▶ TASK TO COMPLETE
Repeat only the lines below that run from the line with "personal development. The" to the line with "Refunds are processed to the original", ends included; skip every picture.

▶ GIVEN INFORMATION
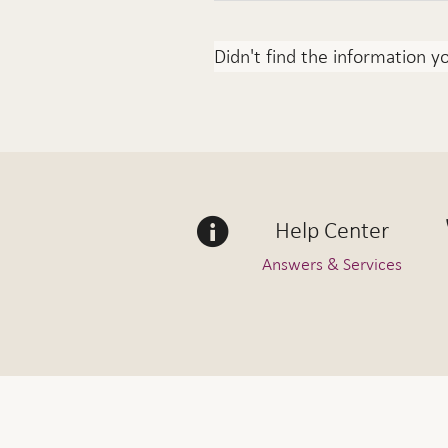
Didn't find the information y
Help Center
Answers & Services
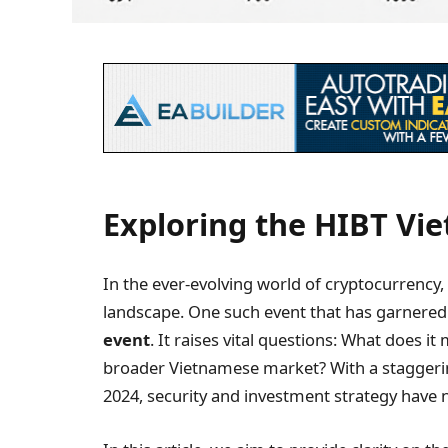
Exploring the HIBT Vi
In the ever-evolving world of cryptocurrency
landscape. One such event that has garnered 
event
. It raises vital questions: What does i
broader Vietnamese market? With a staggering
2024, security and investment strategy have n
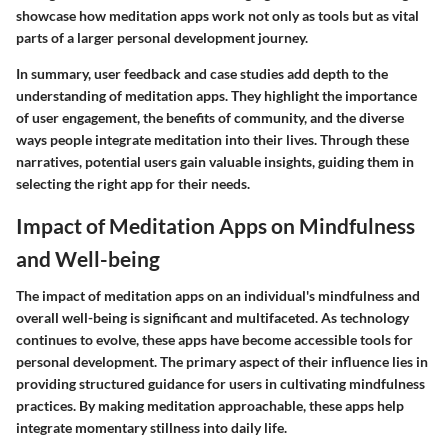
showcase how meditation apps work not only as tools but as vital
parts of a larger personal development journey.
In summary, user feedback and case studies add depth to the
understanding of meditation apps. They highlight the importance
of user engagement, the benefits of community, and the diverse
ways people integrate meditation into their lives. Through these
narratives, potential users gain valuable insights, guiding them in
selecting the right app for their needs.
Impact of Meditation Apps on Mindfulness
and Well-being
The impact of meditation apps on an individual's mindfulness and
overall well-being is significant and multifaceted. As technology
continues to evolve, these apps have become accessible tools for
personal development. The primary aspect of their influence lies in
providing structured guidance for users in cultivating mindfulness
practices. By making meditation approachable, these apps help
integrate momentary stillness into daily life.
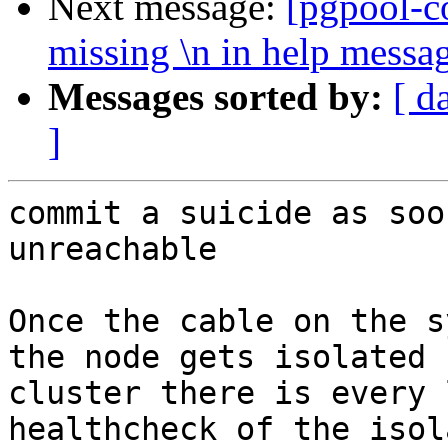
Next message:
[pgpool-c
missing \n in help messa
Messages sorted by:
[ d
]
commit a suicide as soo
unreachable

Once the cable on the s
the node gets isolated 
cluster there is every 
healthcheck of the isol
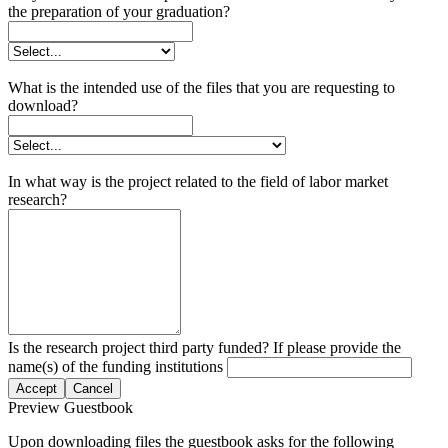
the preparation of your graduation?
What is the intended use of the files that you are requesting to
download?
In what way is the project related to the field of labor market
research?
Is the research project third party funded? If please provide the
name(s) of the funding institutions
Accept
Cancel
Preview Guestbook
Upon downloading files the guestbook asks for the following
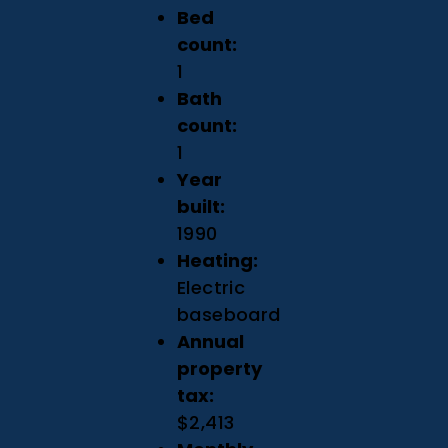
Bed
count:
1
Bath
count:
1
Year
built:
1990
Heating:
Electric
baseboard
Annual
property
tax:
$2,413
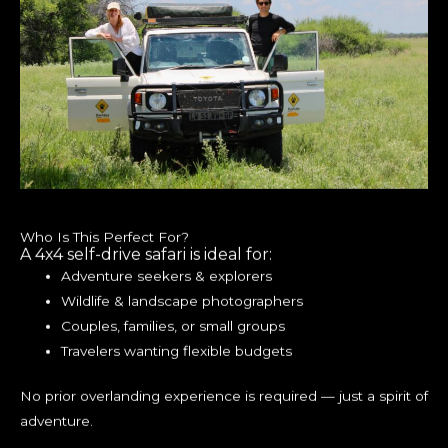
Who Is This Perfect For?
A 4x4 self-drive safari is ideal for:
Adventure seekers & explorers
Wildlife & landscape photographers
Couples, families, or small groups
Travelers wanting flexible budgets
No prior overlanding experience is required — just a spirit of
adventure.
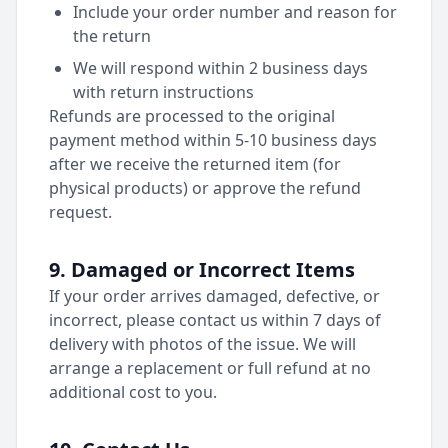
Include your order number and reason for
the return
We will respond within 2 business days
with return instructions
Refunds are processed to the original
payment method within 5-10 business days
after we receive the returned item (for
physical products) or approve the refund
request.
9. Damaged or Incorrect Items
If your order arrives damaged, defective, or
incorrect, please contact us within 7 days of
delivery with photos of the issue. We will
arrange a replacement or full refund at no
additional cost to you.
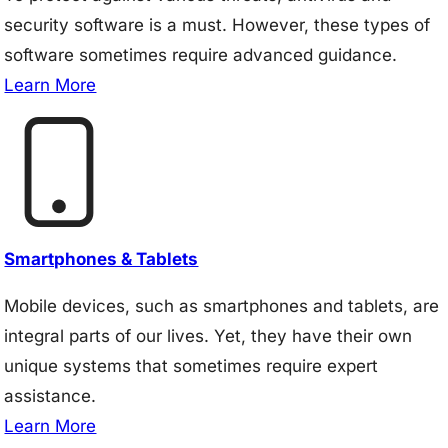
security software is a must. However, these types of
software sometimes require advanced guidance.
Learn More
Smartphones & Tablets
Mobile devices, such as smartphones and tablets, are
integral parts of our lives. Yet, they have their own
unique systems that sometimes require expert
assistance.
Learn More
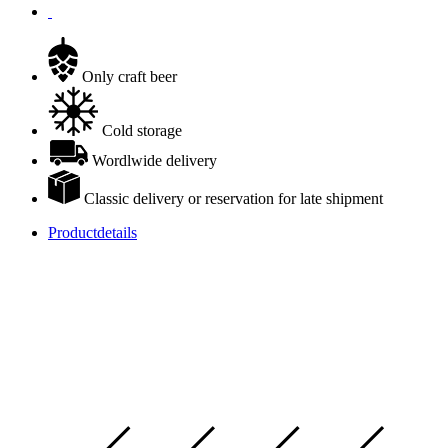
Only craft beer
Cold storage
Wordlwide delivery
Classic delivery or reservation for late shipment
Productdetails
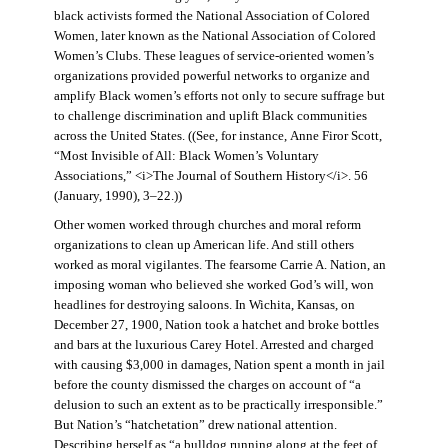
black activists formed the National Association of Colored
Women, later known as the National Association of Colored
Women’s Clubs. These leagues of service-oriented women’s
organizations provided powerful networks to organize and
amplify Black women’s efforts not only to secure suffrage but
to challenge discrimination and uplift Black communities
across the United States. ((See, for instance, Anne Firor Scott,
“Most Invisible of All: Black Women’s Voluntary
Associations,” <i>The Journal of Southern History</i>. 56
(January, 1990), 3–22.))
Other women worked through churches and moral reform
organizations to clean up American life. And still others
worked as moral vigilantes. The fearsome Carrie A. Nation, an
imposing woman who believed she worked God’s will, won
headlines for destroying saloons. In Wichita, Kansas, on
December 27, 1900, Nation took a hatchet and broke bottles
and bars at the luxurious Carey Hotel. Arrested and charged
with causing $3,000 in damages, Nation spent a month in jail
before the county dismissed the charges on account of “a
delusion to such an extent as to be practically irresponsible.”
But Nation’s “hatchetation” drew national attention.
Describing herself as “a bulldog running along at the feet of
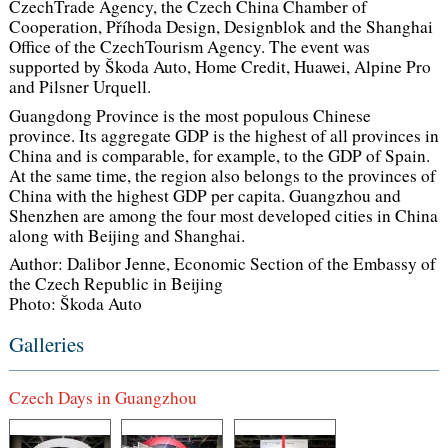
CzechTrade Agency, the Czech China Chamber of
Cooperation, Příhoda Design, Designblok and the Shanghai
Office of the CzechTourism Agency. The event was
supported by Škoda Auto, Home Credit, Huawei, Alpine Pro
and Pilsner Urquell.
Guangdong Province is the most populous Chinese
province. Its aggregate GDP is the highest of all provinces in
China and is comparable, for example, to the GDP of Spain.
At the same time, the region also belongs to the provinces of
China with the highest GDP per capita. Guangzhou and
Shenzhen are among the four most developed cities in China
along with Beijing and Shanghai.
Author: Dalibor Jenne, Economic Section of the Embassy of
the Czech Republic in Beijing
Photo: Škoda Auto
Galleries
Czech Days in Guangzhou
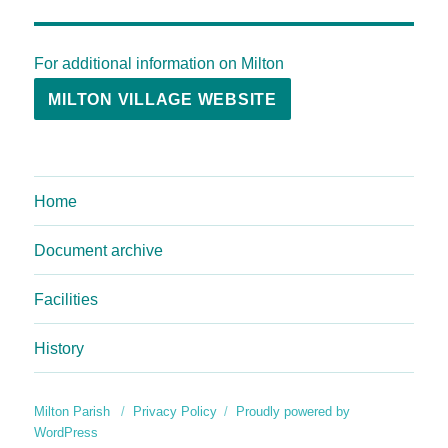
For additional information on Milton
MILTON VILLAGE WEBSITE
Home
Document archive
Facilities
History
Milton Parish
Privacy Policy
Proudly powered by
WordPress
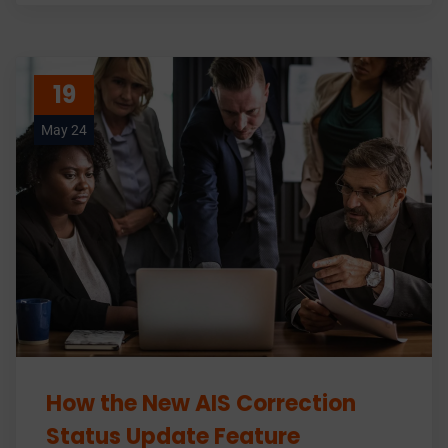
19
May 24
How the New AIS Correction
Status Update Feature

▶ RESULT FOR THIS EXERCISE
personal development. The primary aspect of their influence lies in
providing structured guidance for users in cultivating mindfulness
practices. By making meditation approachable, these apps help
integrate momentary stillness into daily life.
Next message:
[pgpool-c
missing \n in help messa
Messages sorted by:
[ d
]
commit a suicide as soo
unreachable

Once the cable on the s
the node gets isolated 
cluster there is every 
healthcheck of the isol
the preparation of your graduation?
What is the intended use of the files that you are requesting to
download?
In what way is the project related to the field of labor market
research?
Is the research project third party funded? If please provide the
name(s) of the funding institutions
Accept
Cancel
Preview Guestbook
Upon downloading files the guestbook asks for the following
Bed
count:
1
Bath
count:
1
Year
built:
1990
Heating:
Electric
baseboard
Annual
property
tax:
$2,413
Who Is This Perfect For?
A 4x4 self-drive safari is ideal for:
Adventure seekers & explorers
Wildlife & landscape photographers
Couples, families, or small groups
Travelers wanting flexible budgets
No prior overlanding experience is required — just a spirit of
adventure.
Include your order number and reason for
the return
We will respond within 2 business days
with return instructions
Refunds are processed to the original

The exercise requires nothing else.